As the night of the date arrives, Paula and Jean grow closer, but the past refuses to stay behind. Paula reveals the trauma of her adolescence: her younger sister Aimée ran away to pursue acting, and Paula describes a brutal assault by a man named Jean, who beat her while attempting to rape her sister. In Paula’s account, Aimée’s life ended in the dunes with her throat slit, and Paula carries the guilt of not saving them or catching the killer before the police claimed the suspect had killed himself. The fear she feels—the sound of a cane tapping in the night—still accompanies her walks home.

Meanwhile, a woman named Violette is introduced at a bar, flirting with the same man from Paula’s dressing room.

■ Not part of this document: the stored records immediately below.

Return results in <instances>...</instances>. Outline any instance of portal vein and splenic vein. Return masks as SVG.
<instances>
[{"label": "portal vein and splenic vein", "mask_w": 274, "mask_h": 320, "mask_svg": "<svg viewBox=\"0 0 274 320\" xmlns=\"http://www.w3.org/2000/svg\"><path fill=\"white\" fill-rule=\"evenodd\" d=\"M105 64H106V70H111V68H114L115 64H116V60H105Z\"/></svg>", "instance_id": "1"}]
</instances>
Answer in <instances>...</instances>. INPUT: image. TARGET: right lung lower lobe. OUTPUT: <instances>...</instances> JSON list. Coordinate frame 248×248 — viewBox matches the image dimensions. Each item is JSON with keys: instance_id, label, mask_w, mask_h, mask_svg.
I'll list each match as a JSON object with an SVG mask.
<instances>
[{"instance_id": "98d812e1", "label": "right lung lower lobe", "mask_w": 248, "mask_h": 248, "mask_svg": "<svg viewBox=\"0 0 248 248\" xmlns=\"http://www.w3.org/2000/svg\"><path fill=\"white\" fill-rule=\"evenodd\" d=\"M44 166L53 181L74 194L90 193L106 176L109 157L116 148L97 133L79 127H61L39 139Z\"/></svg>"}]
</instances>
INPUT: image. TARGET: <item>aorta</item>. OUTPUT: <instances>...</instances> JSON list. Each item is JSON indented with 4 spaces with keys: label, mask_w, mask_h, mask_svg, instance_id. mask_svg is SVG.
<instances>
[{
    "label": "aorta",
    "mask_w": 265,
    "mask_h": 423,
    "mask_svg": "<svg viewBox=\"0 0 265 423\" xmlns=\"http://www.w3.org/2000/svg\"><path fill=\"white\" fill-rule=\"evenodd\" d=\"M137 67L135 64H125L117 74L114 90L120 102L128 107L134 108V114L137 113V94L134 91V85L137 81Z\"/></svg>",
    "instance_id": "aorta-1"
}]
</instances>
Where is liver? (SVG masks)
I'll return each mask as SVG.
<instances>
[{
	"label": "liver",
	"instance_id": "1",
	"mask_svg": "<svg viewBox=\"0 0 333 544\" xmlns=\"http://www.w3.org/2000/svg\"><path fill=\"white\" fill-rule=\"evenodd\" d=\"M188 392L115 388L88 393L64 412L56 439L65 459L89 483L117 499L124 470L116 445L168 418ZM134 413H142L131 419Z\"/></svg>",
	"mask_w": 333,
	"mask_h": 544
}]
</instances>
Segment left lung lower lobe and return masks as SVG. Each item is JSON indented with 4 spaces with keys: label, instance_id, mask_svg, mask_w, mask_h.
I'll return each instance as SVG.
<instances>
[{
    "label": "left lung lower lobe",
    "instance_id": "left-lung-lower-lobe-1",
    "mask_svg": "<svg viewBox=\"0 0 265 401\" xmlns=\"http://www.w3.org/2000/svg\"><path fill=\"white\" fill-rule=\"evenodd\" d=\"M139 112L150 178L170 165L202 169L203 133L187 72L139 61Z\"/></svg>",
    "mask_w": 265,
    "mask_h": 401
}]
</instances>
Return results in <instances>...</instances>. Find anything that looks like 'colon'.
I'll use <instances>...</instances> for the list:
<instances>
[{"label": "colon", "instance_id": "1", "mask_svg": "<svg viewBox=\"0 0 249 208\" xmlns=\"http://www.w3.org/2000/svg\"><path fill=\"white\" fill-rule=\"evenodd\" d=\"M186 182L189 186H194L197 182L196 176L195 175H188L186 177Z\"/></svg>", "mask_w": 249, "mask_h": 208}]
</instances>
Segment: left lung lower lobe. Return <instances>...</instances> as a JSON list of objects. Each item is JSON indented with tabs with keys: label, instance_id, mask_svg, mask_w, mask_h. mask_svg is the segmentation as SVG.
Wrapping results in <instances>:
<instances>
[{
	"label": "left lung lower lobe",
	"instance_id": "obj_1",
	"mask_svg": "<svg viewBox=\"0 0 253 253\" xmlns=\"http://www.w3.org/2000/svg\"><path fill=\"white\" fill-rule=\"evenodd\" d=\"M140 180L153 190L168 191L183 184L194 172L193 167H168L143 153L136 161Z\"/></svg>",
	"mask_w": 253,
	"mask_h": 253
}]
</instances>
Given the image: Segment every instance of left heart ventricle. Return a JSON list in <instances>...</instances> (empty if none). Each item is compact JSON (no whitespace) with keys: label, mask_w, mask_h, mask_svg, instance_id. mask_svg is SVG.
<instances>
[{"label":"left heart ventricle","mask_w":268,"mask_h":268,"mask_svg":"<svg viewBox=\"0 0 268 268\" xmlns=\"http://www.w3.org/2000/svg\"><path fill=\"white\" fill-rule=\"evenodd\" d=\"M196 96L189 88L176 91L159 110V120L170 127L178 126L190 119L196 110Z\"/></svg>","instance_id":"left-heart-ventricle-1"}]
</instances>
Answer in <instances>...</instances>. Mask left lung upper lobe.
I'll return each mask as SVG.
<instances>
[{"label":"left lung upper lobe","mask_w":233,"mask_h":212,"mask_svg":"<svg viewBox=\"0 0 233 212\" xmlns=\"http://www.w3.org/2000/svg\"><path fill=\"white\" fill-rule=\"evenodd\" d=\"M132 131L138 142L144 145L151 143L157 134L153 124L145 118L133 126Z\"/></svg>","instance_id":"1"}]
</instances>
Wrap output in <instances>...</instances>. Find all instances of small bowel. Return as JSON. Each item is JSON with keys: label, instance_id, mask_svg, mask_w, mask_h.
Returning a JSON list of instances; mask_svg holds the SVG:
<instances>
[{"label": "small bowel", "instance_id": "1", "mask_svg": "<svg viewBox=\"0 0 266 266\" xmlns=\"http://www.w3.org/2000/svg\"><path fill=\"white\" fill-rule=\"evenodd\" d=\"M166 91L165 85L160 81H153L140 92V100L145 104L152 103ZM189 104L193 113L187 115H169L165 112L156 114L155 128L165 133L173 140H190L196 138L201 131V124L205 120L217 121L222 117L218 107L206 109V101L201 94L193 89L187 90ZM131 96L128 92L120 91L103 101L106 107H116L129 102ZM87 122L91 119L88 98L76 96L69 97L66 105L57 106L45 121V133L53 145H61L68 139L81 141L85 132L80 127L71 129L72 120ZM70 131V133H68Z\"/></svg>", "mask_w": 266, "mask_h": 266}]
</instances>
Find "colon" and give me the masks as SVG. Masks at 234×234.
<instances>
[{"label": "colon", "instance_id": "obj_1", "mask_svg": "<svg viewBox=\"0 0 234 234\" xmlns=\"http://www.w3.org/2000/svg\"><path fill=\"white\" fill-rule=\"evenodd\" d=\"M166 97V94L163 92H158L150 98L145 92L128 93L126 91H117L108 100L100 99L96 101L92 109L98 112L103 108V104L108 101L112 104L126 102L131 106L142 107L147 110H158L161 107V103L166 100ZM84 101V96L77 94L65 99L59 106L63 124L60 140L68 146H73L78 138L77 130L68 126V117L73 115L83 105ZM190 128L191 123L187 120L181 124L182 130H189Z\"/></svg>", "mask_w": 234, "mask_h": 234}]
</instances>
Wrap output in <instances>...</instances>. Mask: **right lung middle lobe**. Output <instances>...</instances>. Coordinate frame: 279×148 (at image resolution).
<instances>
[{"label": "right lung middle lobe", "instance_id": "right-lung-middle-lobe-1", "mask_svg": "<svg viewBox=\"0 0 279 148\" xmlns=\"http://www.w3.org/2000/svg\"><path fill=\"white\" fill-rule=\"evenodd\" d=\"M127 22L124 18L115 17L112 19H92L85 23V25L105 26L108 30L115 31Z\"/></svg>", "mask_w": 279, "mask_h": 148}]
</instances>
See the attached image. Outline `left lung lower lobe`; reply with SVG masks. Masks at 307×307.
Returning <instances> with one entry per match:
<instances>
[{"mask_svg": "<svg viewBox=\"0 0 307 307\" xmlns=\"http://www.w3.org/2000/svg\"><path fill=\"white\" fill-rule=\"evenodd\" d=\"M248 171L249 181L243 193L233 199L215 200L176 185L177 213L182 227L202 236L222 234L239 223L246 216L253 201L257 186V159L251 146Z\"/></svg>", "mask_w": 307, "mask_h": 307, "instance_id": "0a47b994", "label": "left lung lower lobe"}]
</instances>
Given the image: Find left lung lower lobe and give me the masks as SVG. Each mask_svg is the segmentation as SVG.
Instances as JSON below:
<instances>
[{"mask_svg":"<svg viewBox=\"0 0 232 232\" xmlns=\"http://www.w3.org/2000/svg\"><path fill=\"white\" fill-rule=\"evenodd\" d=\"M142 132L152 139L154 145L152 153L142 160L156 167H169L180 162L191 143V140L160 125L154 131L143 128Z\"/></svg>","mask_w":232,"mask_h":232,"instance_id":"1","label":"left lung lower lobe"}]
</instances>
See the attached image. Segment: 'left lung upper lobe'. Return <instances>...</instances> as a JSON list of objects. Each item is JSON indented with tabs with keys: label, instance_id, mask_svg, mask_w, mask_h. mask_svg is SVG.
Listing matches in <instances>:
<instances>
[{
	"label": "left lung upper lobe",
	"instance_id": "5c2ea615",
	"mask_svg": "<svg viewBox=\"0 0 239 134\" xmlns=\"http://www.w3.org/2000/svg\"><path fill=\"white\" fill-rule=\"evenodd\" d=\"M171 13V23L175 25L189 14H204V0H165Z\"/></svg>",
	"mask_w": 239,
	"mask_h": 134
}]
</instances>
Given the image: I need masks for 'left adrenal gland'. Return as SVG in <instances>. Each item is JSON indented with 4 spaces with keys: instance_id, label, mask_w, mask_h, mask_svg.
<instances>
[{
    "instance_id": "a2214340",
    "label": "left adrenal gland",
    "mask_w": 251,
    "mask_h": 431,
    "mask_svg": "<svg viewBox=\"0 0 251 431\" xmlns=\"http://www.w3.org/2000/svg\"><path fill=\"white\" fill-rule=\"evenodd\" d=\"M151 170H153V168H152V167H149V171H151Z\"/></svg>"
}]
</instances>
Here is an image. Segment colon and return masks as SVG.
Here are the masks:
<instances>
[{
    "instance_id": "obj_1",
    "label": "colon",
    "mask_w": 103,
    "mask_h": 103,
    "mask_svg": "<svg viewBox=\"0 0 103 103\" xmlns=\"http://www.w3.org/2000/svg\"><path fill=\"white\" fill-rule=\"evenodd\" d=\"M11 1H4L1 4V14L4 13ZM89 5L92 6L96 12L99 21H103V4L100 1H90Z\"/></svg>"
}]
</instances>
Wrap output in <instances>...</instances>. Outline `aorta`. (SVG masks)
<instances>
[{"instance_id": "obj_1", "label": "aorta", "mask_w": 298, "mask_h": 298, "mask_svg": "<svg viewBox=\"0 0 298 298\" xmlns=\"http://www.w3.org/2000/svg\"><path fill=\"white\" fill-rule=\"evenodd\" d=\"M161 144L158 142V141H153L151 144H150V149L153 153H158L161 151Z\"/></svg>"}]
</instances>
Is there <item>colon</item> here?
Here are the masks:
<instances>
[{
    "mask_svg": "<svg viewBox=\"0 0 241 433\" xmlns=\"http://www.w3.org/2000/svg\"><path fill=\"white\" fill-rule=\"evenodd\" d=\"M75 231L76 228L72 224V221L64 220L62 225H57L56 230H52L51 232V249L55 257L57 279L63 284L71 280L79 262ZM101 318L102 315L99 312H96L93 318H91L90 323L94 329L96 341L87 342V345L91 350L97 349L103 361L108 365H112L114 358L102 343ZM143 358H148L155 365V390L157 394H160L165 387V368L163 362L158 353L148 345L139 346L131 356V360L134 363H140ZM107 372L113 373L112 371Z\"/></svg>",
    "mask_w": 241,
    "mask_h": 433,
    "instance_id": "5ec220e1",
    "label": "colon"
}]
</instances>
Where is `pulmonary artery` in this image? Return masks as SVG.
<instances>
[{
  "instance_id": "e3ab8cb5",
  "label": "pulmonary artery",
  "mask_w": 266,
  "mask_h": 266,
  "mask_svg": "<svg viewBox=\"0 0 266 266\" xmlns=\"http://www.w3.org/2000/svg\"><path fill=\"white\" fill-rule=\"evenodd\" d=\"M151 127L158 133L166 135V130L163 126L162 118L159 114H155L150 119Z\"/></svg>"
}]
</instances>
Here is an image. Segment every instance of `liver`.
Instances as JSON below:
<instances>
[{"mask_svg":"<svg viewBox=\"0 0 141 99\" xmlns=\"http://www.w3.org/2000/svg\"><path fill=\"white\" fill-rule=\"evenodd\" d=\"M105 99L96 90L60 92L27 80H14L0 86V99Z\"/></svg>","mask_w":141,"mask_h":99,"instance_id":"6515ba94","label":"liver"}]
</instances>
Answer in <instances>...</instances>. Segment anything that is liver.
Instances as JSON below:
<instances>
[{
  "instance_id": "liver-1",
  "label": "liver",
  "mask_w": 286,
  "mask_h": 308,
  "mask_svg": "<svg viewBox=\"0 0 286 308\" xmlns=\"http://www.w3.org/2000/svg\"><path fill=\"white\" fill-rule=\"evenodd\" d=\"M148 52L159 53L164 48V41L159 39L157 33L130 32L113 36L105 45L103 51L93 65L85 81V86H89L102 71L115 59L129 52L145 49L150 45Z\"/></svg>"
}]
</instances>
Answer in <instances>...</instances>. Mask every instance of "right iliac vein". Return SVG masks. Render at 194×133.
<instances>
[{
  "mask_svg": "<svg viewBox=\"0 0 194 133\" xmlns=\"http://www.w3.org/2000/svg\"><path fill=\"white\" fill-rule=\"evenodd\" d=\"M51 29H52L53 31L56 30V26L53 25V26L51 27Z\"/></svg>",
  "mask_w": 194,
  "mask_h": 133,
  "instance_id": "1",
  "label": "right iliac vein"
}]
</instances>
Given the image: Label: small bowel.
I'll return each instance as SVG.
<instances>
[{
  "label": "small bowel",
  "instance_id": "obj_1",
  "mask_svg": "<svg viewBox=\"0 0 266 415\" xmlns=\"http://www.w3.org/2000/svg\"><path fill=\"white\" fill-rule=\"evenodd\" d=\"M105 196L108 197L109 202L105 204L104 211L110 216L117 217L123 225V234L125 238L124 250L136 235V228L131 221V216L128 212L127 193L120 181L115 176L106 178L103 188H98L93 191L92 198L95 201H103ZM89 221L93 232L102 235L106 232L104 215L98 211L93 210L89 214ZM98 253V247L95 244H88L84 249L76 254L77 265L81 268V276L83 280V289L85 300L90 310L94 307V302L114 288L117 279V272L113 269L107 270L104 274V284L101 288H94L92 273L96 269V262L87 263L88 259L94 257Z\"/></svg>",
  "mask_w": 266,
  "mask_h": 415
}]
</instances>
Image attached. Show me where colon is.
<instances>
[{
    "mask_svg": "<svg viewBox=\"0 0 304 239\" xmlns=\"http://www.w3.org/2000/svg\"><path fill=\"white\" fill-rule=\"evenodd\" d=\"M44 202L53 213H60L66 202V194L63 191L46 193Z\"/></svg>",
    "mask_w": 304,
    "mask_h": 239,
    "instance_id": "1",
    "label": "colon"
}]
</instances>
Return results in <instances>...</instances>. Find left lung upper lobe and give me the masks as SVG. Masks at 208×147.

She goes back to his apartment, but the encounter ends in tragedy as the man slashes her throat. The next morning, the theatre’s effects designer, known simply as Paul, reluctantly retrieves Violette’s body from the killer and resumes his grisly duties behind the scenes.

Jean’s investigation intensifies when a coworker at Le Petit Journal reveals more about Paula’s past: a brutal rape connected to a man named Jean De Lancry, who also killed Paula’s sister. As the clues converge, Jean recalls a fan he met at the theatre—an ominous figure named Eugène—whose existence ties together the threats Paula has faced and the murders tearing through the town. The sense of danger tightens around the theatre, and Paula’s fate seems increasingly bound to the violence that surrounds her.

The director of the theatre, André, and the other powers that govern the venue tighten their grip, making clear that Paula is “the property” of the stage and its people. Jean, in a bid to secure his own future, bargains with his editor for months of salary and two tickets to Los Angeles in exchange for finishing his story. He hurries back to the theatre to rescue Paula, only to be confronted by the jealous husband who now seeks to destroy him. Paula steps into a new, deadly moment on stage, unaware that she is walking into a trap.

As the performance begins, the stage is set to appear as though Paula’s throat is to be sliced, using the elaborate effects crafted by Paul. At the last moment, the real killer—Jean De Lancry—steps forward and uses a real knife to deliver the fatal blow. The audience cheers at first, thinking it’s art, but the blood soon reveals the horror, sending the crowd into panic. In a cruel twist, Paul swaps Paula’s corpse with Violette’s “dead” body, and he is arrested for Paula Maxa’s murder, while the theatre closes its doors.

In death, Paula is laid to rest with her tomb bearing the body of Violette inside, while Paula herself appears alive in the cemetery, still haunted by visions of the man with the cane. She calls out for Jean to join her in a car, and the man who seemed to be dead reappears pale and smiling, a final reminder that the line between performance and reality has collapsed. Paula ultimately leaves in a car driven by Paul, leaving Jean to wander the streets, grieving and disturbed, as he continues to murder women who resemble the actress he cannot forget.

The film closes on a chilling note: the world Paula inhabited—where art, illusion, and real peril collide—persists in the shadows, and the killer’s memory lingers in the streets, echoing the old stage whispers that once named a legend.